The NHS itself was developed with the help of immigrant workers and professionals from across the world. Thousands of doctors emigrated from India, Pakistan, Bangladesh and Sri Lanka during the 1950s, 1960s and 1970s, to work for a health service afflicted by an acute post-war shortage of medical staff.
In 1978, at the age of 25, I myself moved to England from Punjab, and I have worked for the NHS for 35 years. We know that, like me, 30% of NHS professionals were born overseas. Without them, the NHS would come to a standstill. Shortage of doctors and nurses is already having a huge impact on healthcare.
There are also wider risks. Timely treatment keeps people out of hospital, stops the spread of infectious disease such as tuberculosis, and ultimately saves money. Denying treatment to people who need it – including pregnant women, torture survivors, and those with communicable diseases – is inhumane, impractical and could result in further costs to the NHS should a patient's condition deteriorate.

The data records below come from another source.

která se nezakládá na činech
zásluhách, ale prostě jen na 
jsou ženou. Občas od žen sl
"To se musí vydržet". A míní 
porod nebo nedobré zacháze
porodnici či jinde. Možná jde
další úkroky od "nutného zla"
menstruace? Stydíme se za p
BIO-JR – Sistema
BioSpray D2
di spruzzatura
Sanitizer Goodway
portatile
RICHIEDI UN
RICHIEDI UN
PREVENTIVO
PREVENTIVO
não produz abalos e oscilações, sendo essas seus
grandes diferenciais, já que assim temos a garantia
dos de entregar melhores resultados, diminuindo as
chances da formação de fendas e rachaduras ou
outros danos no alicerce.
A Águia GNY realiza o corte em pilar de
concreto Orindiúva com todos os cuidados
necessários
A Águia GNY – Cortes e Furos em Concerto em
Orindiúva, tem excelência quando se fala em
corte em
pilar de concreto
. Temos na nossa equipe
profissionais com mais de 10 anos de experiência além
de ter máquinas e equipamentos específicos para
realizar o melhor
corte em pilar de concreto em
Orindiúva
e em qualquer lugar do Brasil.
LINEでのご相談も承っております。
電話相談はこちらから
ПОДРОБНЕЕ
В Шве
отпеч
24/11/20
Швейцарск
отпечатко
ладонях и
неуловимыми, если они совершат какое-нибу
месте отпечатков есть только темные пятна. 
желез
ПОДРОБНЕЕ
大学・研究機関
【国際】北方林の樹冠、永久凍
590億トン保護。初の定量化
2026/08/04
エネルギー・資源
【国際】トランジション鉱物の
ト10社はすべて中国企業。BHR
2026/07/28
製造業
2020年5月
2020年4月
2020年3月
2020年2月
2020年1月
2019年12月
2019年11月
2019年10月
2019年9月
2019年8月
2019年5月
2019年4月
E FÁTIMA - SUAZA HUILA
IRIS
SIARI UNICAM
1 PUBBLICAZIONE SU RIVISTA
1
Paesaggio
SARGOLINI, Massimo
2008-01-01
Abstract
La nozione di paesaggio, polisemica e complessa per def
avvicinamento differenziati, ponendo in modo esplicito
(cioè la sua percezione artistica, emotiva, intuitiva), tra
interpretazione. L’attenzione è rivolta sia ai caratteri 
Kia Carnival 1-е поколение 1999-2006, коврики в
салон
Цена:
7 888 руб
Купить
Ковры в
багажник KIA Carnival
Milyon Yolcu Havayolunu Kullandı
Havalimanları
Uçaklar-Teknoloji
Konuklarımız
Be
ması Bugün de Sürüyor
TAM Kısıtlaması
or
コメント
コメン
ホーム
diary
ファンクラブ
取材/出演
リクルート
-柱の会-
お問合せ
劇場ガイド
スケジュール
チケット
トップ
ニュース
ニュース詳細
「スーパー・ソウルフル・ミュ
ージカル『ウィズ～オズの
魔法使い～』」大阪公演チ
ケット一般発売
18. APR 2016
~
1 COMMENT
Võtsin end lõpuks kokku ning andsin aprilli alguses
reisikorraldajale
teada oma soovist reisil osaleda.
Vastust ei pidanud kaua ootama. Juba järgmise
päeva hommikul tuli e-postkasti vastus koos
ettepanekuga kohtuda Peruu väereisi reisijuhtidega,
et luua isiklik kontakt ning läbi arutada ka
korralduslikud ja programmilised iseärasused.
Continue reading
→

The health secretary would be wise to concentrate on the major pressures on the NHS rather than being distracted by imposing an unworkable system of charging for health tourism. If this plan comes to fruition it will at best reduce the role of doctors to debt collectors. At worst it will deter them from registering migrants and asylum seekers as well as setting up a new system of charging that could be extended to others. Tampering with the core principle of the NHS , that it is free at the point of delivery, runs the risk of loading scarce resources on a minority issue, while the more meaty challenges remain unresolved.